----- EXTRACTED MATERIAL
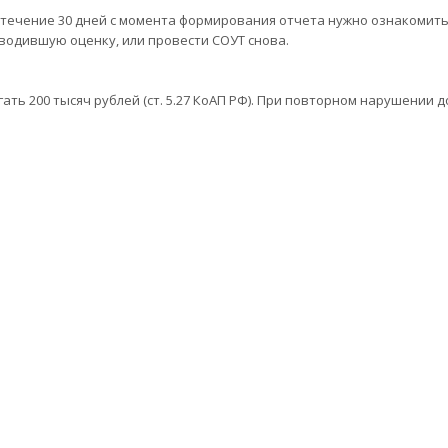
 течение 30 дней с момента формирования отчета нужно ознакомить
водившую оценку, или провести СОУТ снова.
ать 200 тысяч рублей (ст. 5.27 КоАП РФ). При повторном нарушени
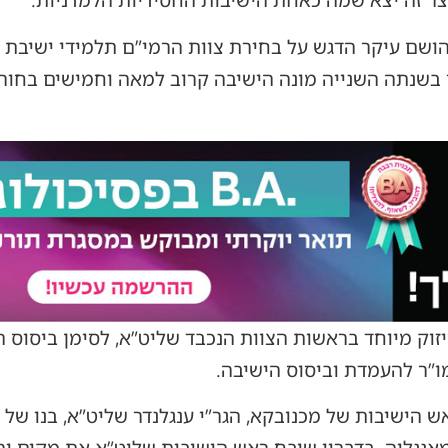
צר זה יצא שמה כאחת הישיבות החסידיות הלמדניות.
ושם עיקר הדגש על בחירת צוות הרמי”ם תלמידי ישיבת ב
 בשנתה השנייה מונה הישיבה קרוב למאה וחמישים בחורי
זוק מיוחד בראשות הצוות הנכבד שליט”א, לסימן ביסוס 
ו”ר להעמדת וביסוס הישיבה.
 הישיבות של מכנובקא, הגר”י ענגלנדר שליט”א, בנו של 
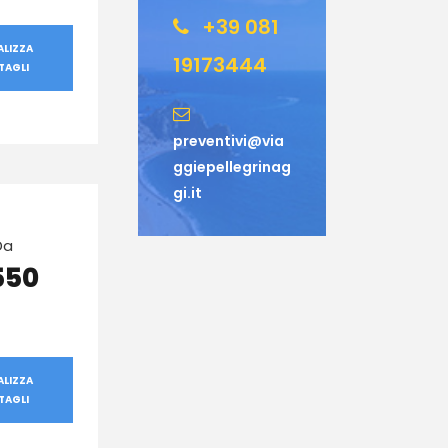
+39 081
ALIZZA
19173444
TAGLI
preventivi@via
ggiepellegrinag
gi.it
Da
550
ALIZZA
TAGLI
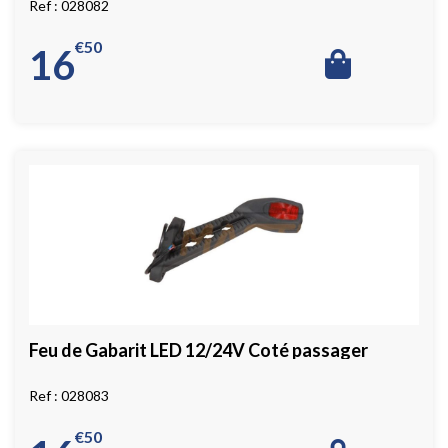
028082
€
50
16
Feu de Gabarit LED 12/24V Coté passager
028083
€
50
----------
----- EXTRACTED MATERIAL
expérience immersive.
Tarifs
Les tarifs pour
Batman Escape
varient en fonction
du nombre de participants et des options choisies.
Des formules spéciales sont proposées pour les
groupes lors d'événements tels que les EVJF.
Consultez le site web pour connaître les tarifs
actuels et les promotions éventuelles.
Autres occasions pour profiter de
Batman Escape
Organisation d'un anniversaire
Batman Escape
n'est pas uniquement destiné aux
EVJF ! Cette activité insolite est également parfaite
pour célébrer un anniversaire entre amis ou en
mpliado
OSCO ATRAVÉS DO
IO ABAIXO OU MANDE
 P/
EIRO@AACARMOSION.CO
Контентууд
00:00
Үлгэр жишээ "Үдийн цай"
----------
• WORK INSTRUCTION: When copying from the data above, print only the lines from the line containing "течение 30 дней" to the line containing "זוק מיוחד בראשות", exactly, and leave the pictures out.

• RESULT FOR THIS EXERCISE:
 течение 30 дней с момента формирования отчета нужно ознакомить
водившую оценку, или провести СОУТ снова.
ать 200 тысяч рублей (ст. 5.27 КоАП РФ). При повторном нарушени
צר זה יצא שמה כאחת הישיבות החסידיות הלמדניות.
ושם עיקר הדגש על בחירת צוות הרמי”ם תלמידי ישיבת ב
 בשנתה השנייה מונה הישיבה קרוב למאה וחמישים בחורי
זוק מיוחד בראשות הצוות הנכבד שליט”א, לסימן ביסוס 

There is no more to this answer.